Design: Retrospective review of patients managed and followed at a spinal injury centre.

Subjects: Sixty-six patients with spinal cord injury, treated with surgical stabilisation of their spinal fracture and followed for a minimum of two years.

Outcome Measures: Delay in starting ambulation from injury/surgery, sagittal balance, metalwork failure and surgical complications.
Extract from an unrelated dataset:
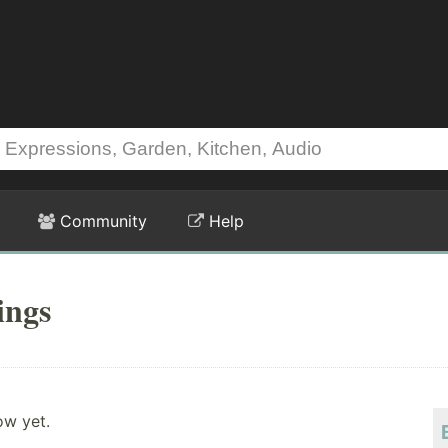
Community
Help
ings
ow yet.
Results: The mean age was 29.5 years (17–67), and five patients were female. The median follow up was 7.9 years (2–24). There were 19 cervical, 21 thoracic and 28 thoracolumbar and lumbar fractures. A total of 36 patients had over six weeks delay in starting ambulation. Of these 11 were due to inadequate fixation. Ten patients (50%) with cervical fracture and seven patients (25%) with lumbar fractures had normal lordosis. Significantly more patients with anterior cervical fixation had normal lordosis compared to those with posterior fixation. Nineteen with thoracic fracture had thoracic kyphosis within 40°. Nine patients had failure of metalwork. Surgical complications occurred in 21 (33%) patients.

Conclusion: Early ambulation was not achieved in the majority. The maintenance of lordosis was successful in cervical but not in lumbar spine. Posterior fixation of thoracic spine was successful in maintaining normal sagittal balance.